M. B. : Dans la grande majorité des familles, les femmes jouent un rôle essentiel. Il m’a donc semblé évident de rendre justice et d’accorder le beau rôle aux femmes, dans un roman consacré à la vie d’une famille sur un siècle. Et puis je voulais montrer que l’émancipation de la femme, dont on parle énormément aujourd’hui, n’est pas une invention du XXIe siècle. De tous temps, des femmes fortes se sont dressées pour embrasser leur propre condition, ont lutté contre un monde patriarcal, afin de changer les équilibres et les hiérarchies sociales.
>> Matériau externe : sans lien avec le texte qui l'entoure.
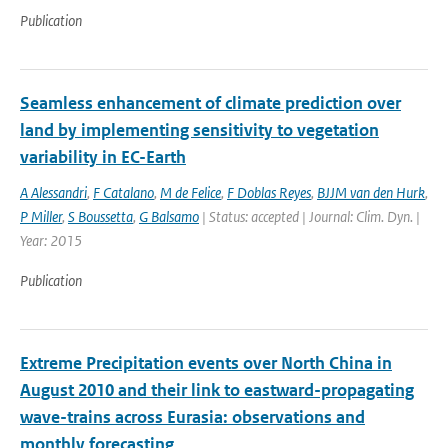
Publication
Seamless enhancement of climate prediction over
land by implementing sensitivity to vegetation
variability in EC-Earth
A Alessandri
,
F Catalano
,
M de Felice
,
F Doblas Reyes
,
BJJM van den Hurk
,
P Miller
,
S Boussetta
,
G Balsamo
| Status: accepted | Journal: Clim. Dyn. |
Year: 2015
Publication
Extreme Precipitation events over North China in
August 2010 and their link to eastward-propagating
wave-trains across Eurasia: observations and
monthly forecasting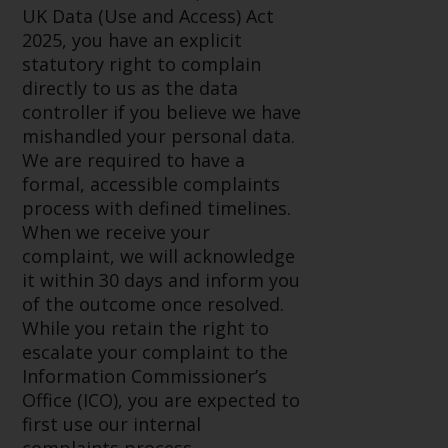
invest in a 40 Act Fund subject to
UK Data (Use and Access) Act
the satisfaction of enhanced due
2025, you have an explicit
diligence.
statutory right to complain
directly to us as the data
To determine if a 40 Act Fund is
controller if you believe we have
an appropriate investment for
mishandled your personal data.
you, carefully consider the fund’s
We are required to have a
investment objectives, risk, and
formal, accessible complaints
charges and expenses. This and
process with defined timelines.
other information can be found
When we receive your
in the fund’s prospectus which
complaint, we will acknowledge
can be obtained by calling 1-855-
it within 30 days and inform you
RWC-FUND. or by
of the outcome once resolved.
visiting
https://www.redwheel.com/us/en/
While you retain the right to
and-documents/
. Please read the
escalate your complaint to the
prospectus carefully before
Information Commissioner’s
investing.
Office (ICO), you are expected to
first use our internal
Other funds described in this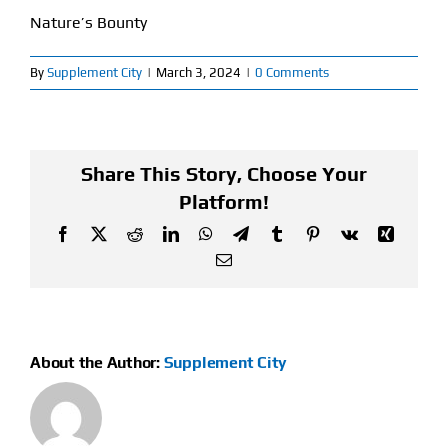
Nature’s Bounty
Find Our Store
By
Supplement City
|
March 3, 2024
|
0 Comments
Blog
My Account
Share This Story, Choose Your
Flash Sale
Platform!
Facebook
X
Reddit
LinkedIn
WhatsApp
Telegram
Tumblr
Pinterest
Vk
Xing
About
Email
Contact
About the Author:
Supplement City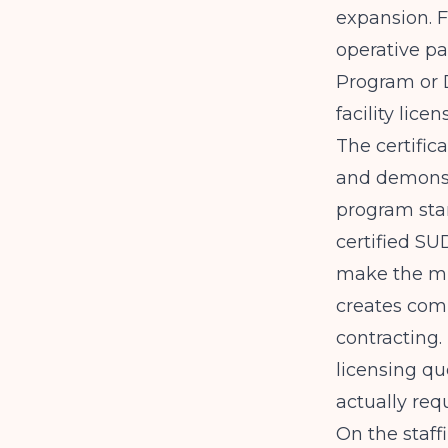
expansion. F
operative p
Program or D
facility licen
The certifica
and demonst
program stan
certified SUD
make the mi
creates com
contracting.
licensing qu
actually req
On the staff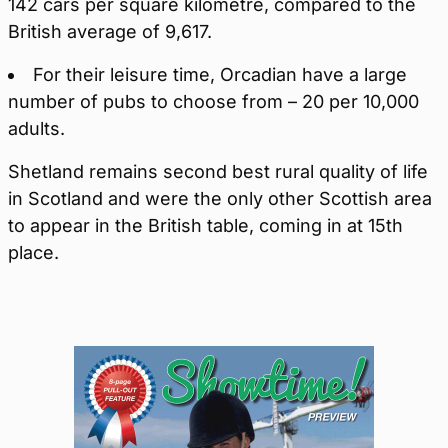
142 cars per square kilometre, compared to the
British average of 9,617.
For their leisure time, Orcadian have a large
number of pubs to choose from – 20 per 10,000
adults.
Shetland remains second best rural quality of life
in Scotland and were the only other Scottish area
to appear in the British table, coming in at 15th
place.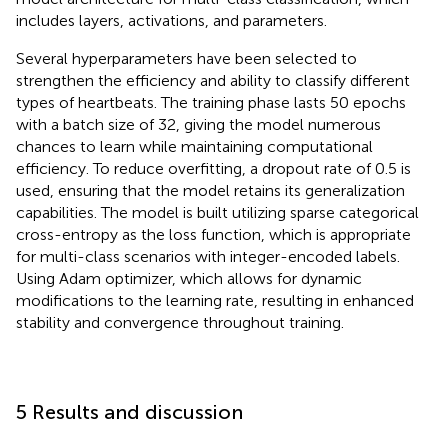
includes layers, activations, and parameters.
Several hyperparameters have been selected to
strengthen the efficiency and ability to classify different
types of heartbeats. The training phase lasts 50 epochs
with a batch size of 32, giving the model numerous
chances to learn while maintaining computational
efficiency. To reduce overfitting, a dropout rate of 0.5 is
used, ensuring that the model retains its generalization
capabilities. The model is built utilizing sparse categorical
cross-entropy as the loss function, which is appropriate
for multi-class scenarios with integer-encoded labels.
Using Adam optimizer, which allows for dynamic
modifications to the learning rate, resulting in enhanced
stability and convergence throughout training.
5 Results and discussion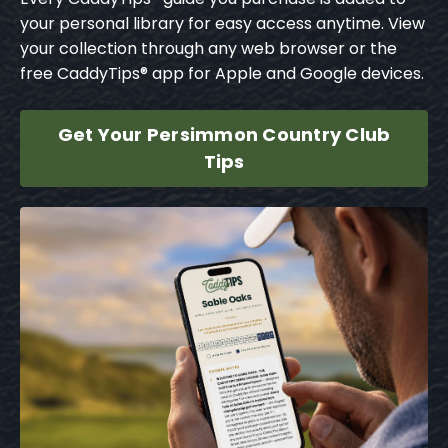
your personal library for easy access anytime. View
your collection through any web browser or the
free CaddyTips® app for Apple and Google devices.
Get Your Persimmon Country Club
Tips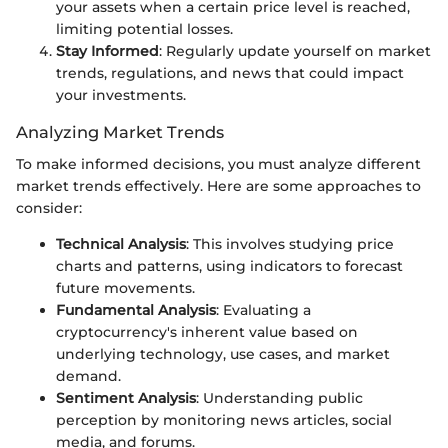
your assets when a certain price level is reached,
limiting potential losses.
Stay Informed
: Regularly update yourself on market
trends, regulations, and news that could impact
your investments.
Analyzing Market Trends
To make informed decisions, you must analyze different
market trends effectively. Here are some approaches to
consider:
Technical Analysis
: This involves studying price
charts and patterns, using indicators to forecast
future movements.
Fundamental Analysis
: Evaluating a
cryptocurrency's inherent value based on
underlying technology, use cases, and market
demand.
Sentiment Analysis
: Understanding public
perception by monitoring news articles, social
media, and forums.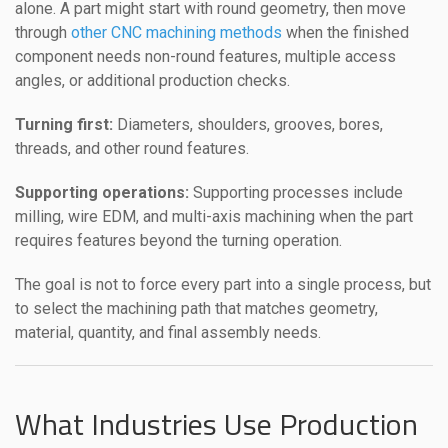
alone. A part might start with round geometry, then move
through
other CNC machining methods
when the finished
component needs non-round features, multiple access
angles, or additional production checks.
Turning first:
Diameters, shoulders, grooves, bores,
threads, and other round features.
Supporting operations:
Supporting processes include
milling, wire EDM, and multi-axis machining when the part
requires features beyond the turning operation.
The goal is not to force every part into a single process, but
to select the machining path that matches geometry,
material, quantity, and final assembly needs.
What Industries Use Production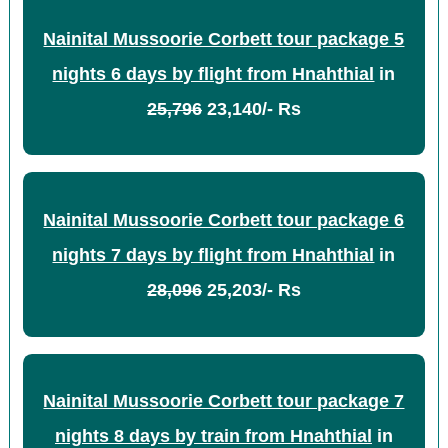
Nainital Mussoorie Corbett tour package 5
nights 6 days by flight from Hnahthial
in
25,796
23,140/- Rs
Nainital Mussoorie Corbett tour package 6
nights 7 days by flight from Hnahthial
in
28,096
25,203/- Rs
Nainital Mussoorie Corbett tour package 7
nights 8 days by train from Hnahthial
in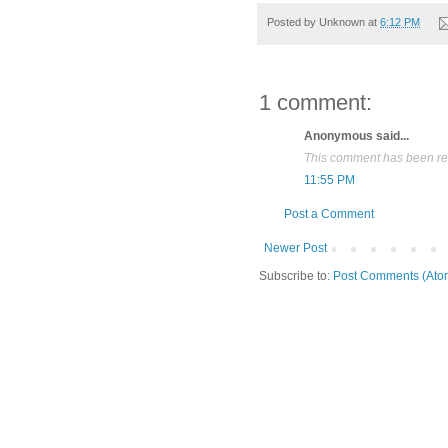
Posted by
Unknown
at
6:12 PM
1 comment:
Anonymous said...
This comment has been rem
11:55 PM
Post a Comment
Newer Post
Subscribe to:
Post Comments (Ato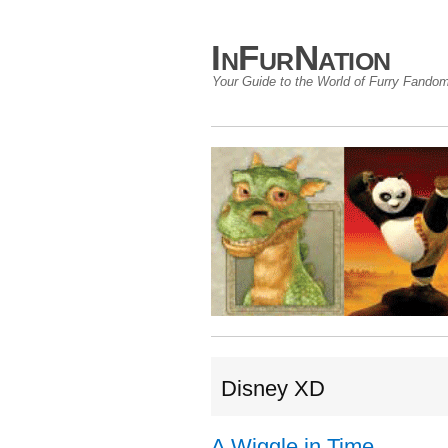
InFurNation
Your Guide to the World of Furry Fando
Disney XD
A Wiggle in Time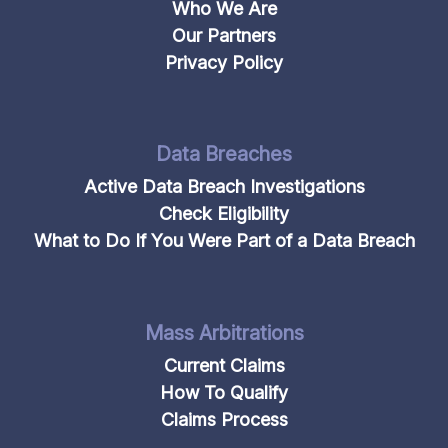
Who We Are
Our Partners
Privacy Policy
Data Breaches
Active Data Breach Investigations
Check Eligibility
What to Do If You Were Part of a Data Breach
Mass Arbitrations
Current Claims
How To Qualify
Claims Process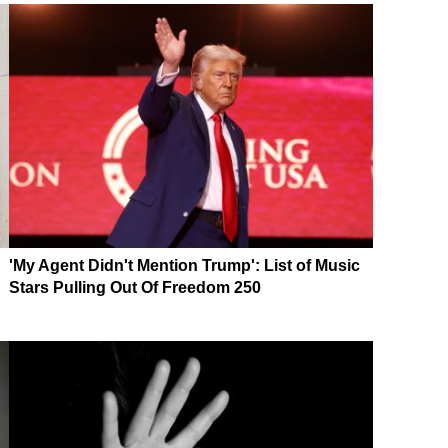
'My Agent Didn't Mention Trump': List of Music
Stars Pulling Out Of Freedom 250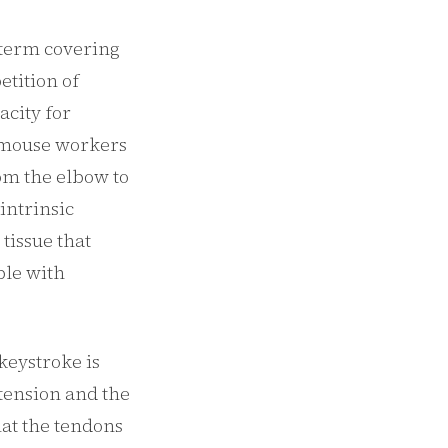
a term covering
etition of
acity for
 mouse workers
om the elbow to
intrinsic
tissue that
ble with
keystroke is
xtension and the
at the tendons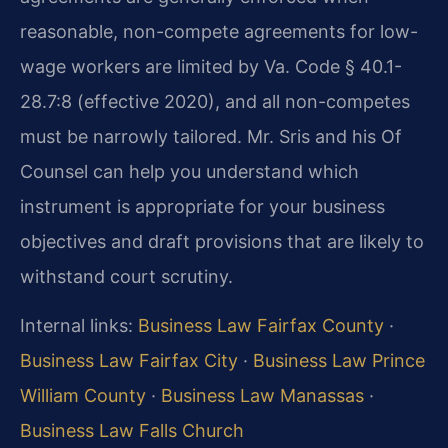
reasonable, non-compete agreements for low-
wage workers are limited by Va. Code § 40.1-
28.7:8 (effective 2020), and all non-competes
must be narrowly tailored. Mr. Sris and his Of
Counsel can help you understand which
instrument is appropriate for your business
objectives and draft provisions that are likely to
withstand court scrutiny.
Internal links:
Business Law Fairfax County
·
Business Law Fairfax City
·
Business Law Prince
William County
·
Business Law Manassas
·
Business Law Falls Church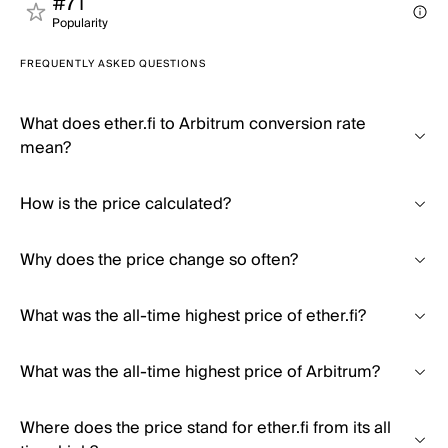
#71
Popularity
FREQUENTLY ASKED QUESTIONS
What does ether.fi to Arbitrum conversion rate
mean?
How is the price calculated?
Why does the price change so often?
What was the all-time highest price of ether.fi?
What was the all-time highest price of Arbitrum?
Where does the price stand for ether.fi from its all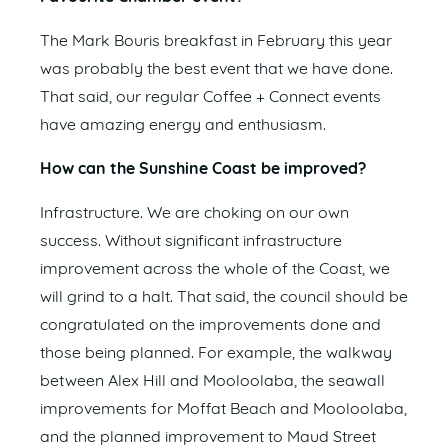
The Mark Bouris breakfast in February this year
was probably the best event that we have done.
That said, our regular Coffee + Connect events
have amazing energy and enthusiasm.
How can the Sunshine Coast be improved?
Infrastructure. We are choking on our own
success. Without significant infrastructure
improvement across the whole of the Coast, we
will grind to a halt. That said, the council should be
congratulated on the improvements done and
those being planned. For example, the walkway
between Alex Hill and Mooloolaba, the seawall
improvements for Moffat Beach and Mooloolaba,
and the planned improvement to Maud Street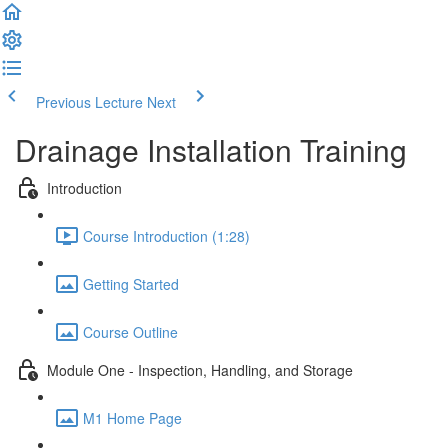
Previous Lecture
Next
Drainage Installation Training
Introduction
Course Introduction (1:28)
Getting Started
Course Outline
Module One - Inspection, Handling, and Storage
M1 Home Page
J’ai voulu en parler à ma façon, avec respect et admiration, par le biais de femmes au caractère bien trempé, comme Margot, Thérèse, Delphine, qui sont des figures matriarcales importantes dans cette saga. Dans mes deux premiers romans, Le Voyage d’Octavio et Sucre noir, les personnages féminins sont aussi très forts, et il en sera ainsi dans mes romans futurs. J’appartiens à une famille dans laquelle les femmes sont largement majoritaires, alors les femmes comptent énormément pour moi.

 

L. B. : La chance de vos personnages féminins, dans le livre, est de rencontrer des hommes qui sont d’accord avec leurs idées d’émancipation, à une époque pourtant très patriarcale.

 

M. B. : J’ai grandi et vécu dans un milieu au sein duquel les choses se déroulent ainsi. Je n’ai pas rencontré, dans mon entourage, d’hommes violents ou machistes. J’ai évolué dans un environnement de personnes instruites, cultivées, tolérantes, avec des hommes intelligents, des femmes brillantes. On finit par écrire ce que l’on connaît. Il est donc possible que les hommes et les femmes vivent en parfaite harmonie, sur un pied d’égalité.

 

L. B. : Alors que votre récit s’ancre dans la réalité parfois la plus rude, un chapitre entier se teinte de fantastique, puisque Margot y tombe enceinte d’un fantôme.

 

M. B. : Lorsque j’ai imaginé le chapitre dans lequel Margot revient de la guerre, en 1945, je me suis demandé si je devais la faire patienter dix ans avant d’avoir un fils, pour que cela colle avec l’âge exact de mon père, ou s’il valait mieux que l’action progresse sans temps mort. J’ai opté pour la seconde solution. Mais le problème, c’est qu’elle n’avait pas de fiancé, avant son départ au front. Or il fallait bien trouver un père à cet enfant !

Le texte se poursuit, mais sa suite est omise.